Perhaps the toughest tune for Chalamet to conquer on guitar was “Don’t Think Twice, It’s All Right.”
“‘Don’t Think Twice, It’s All Right’ is a really hard one,” said Saltzman. “But, you know, he never got hung up on something. He just rose to the occasion every time. I think it’s a combination of hard work and just a gift.”
Paparozzi began coaching Chalamet on harmonica after the actor had already been training on it for four years.
“By the time I got him, he was familiar, he knew his way around on the instrument,” he said.
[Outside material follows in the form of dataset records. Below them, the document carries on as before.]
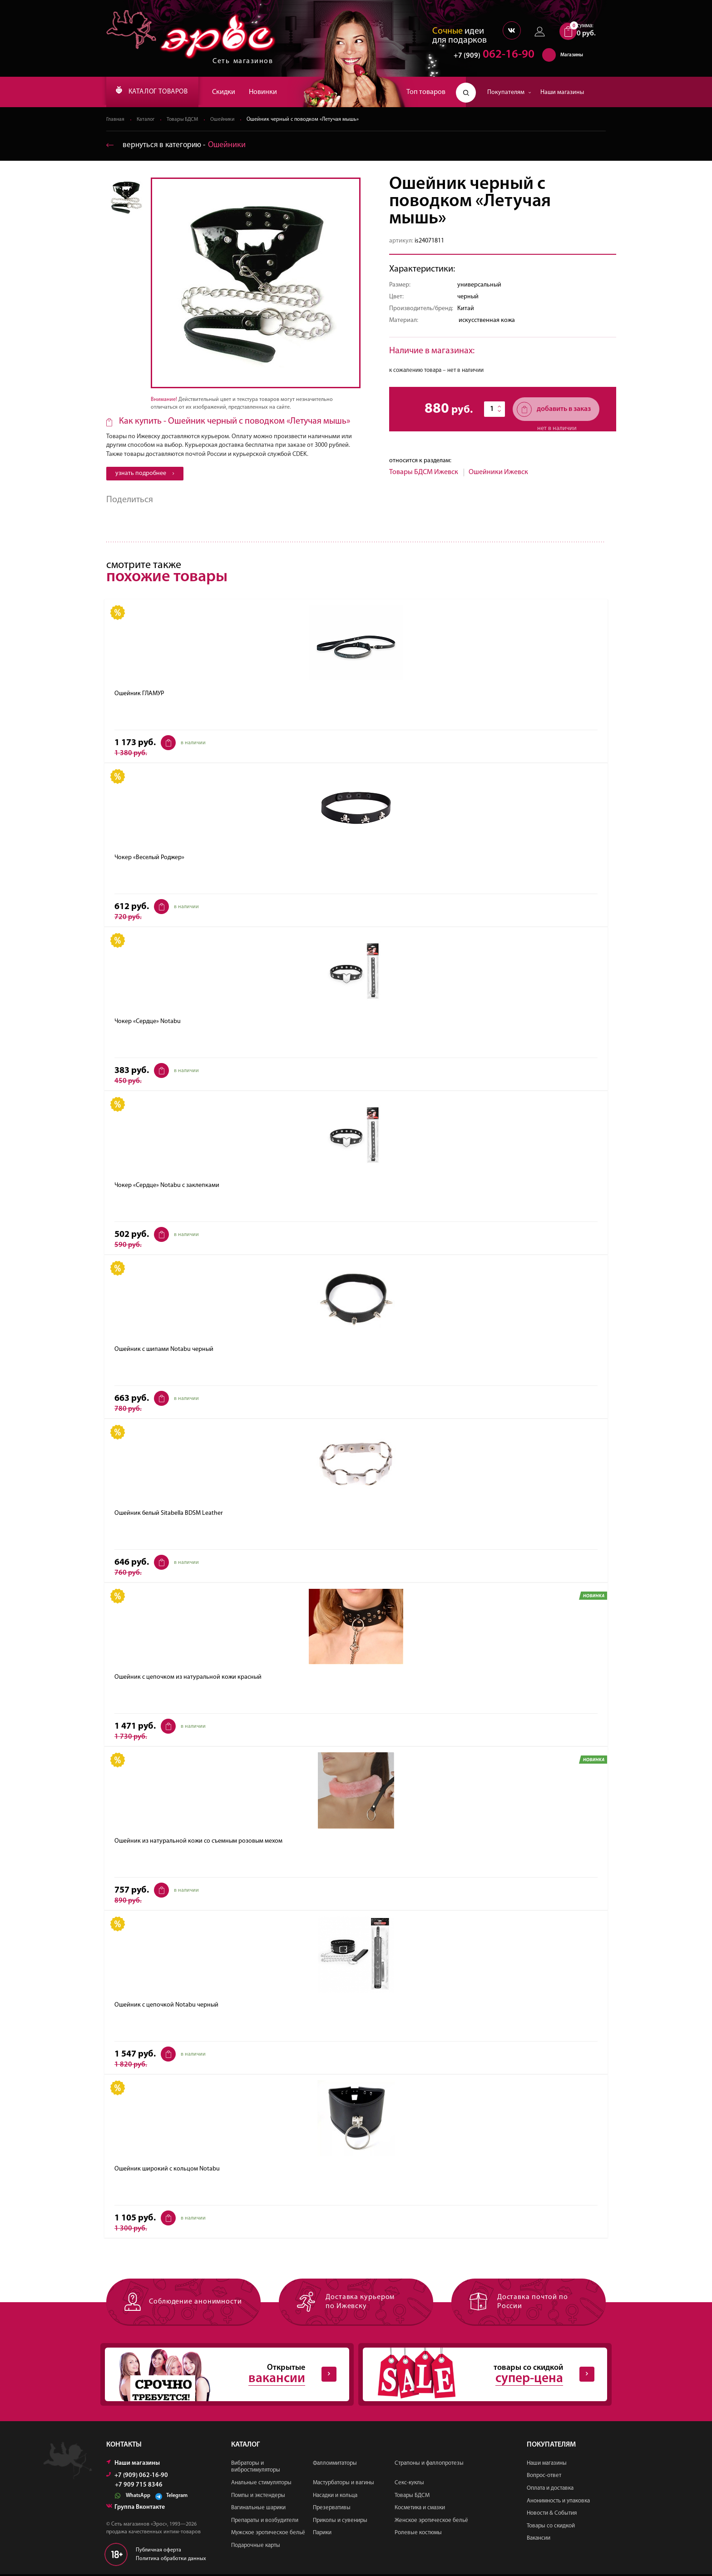 The height and width of the screenshot is (2576, 712). I want to click on Топ товаров, so click(425, 92).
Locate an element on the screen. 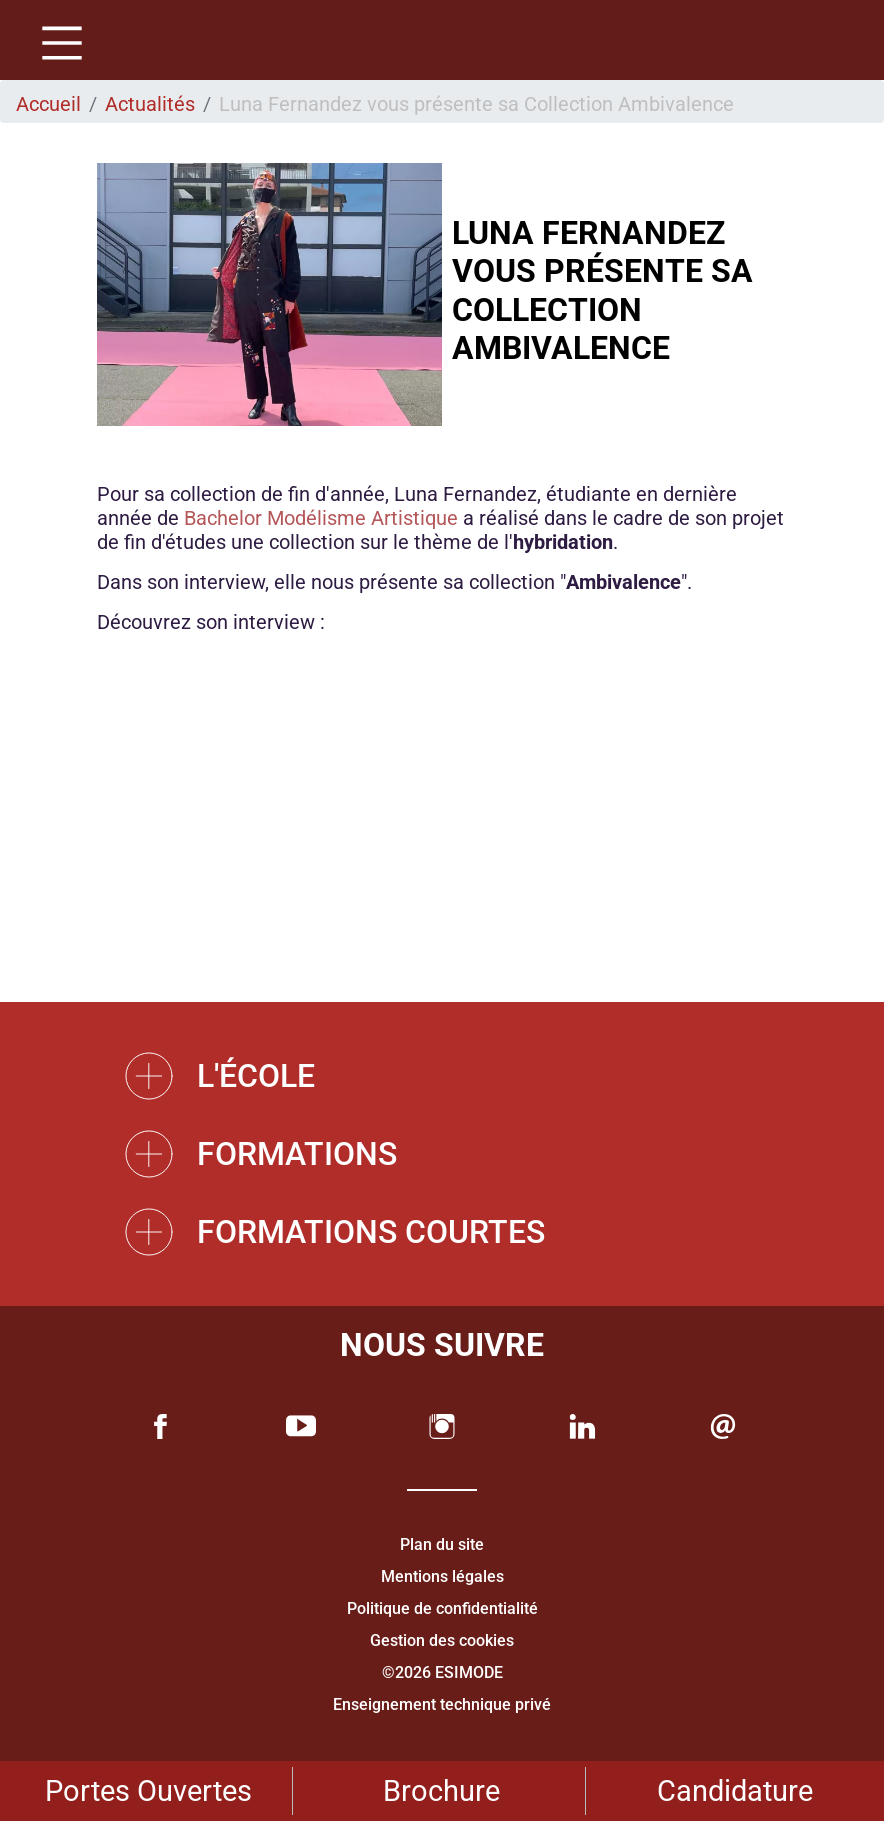  Mentions légales is located at coordinates (442, 1576). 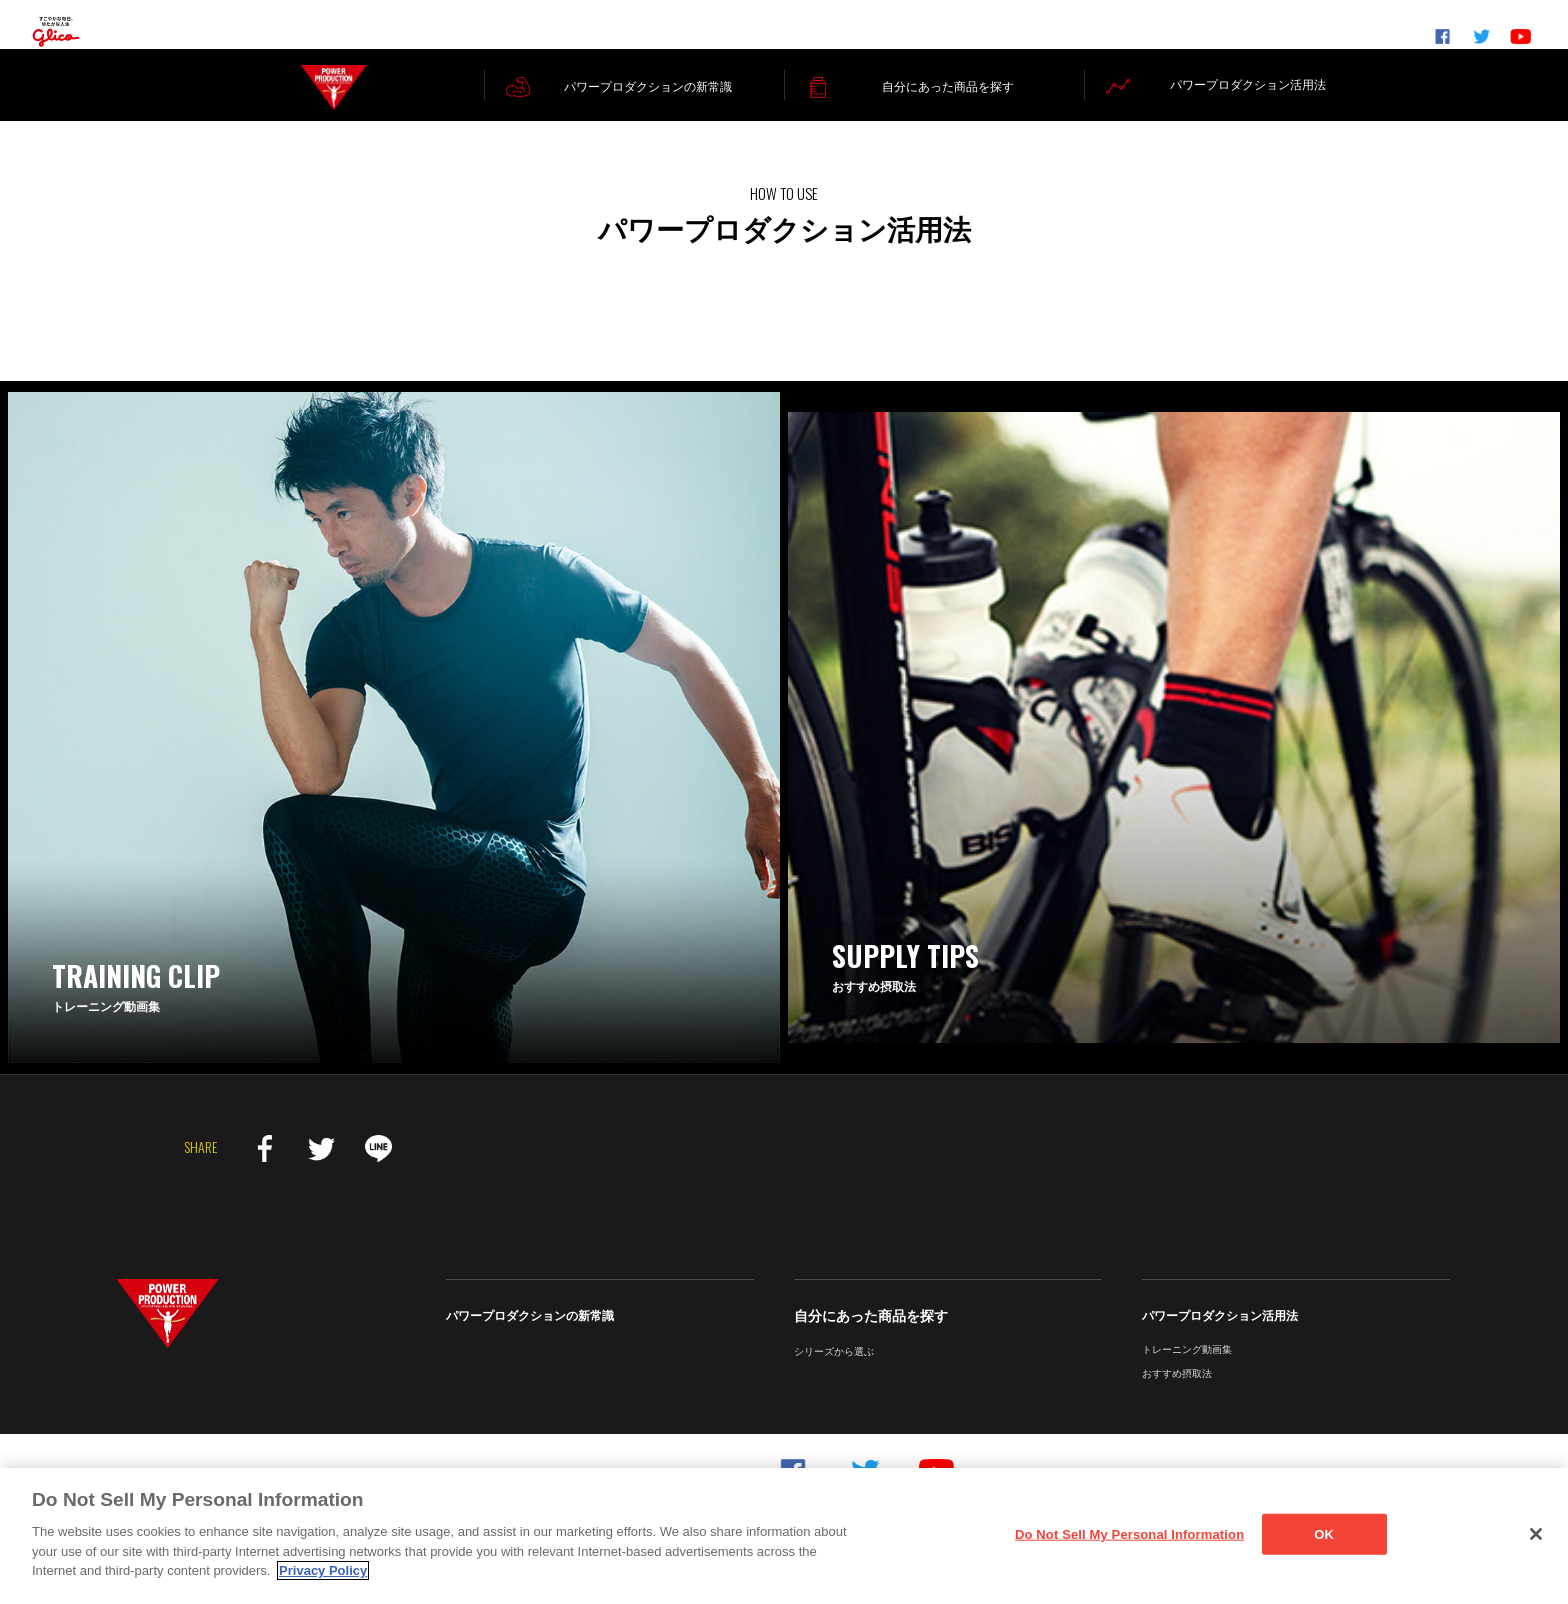 The width and height of the screenshot is (1568, 1604). Describe the element at coordinates (834, 1374) in the screenshot. I see `シリーズから選ぶ` at that location.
But blowing like Dylan is no breeze. “Dylan’s style is quirky, like his singing and his guitar playing,” said Paparozzi. “And he never plays the same thing twice on the harmony, just plays it the way he plays it. So it’s hard for a professional harmonica player like myself to say, ‘OK, this is what Dylan is doing,’ because it’s not a set thing, it’s not a written-out thing. It’s hard to copy that as a harmonica player.”
Chalamet mastered “the really good feel” that was necessary on the harmonica. “You can’t see it in your mouth, and you’re feeling it,” he said. “You’re feeling where you’re playing.”
But Chalamet also learned how to play hands-free harmonica with a holder when he had no feel at all, while also cradling his guitar.
“It was hard locking in on the guitar and harmonica together, but he wanted to nail it,” said Paparozzi. “And he did.”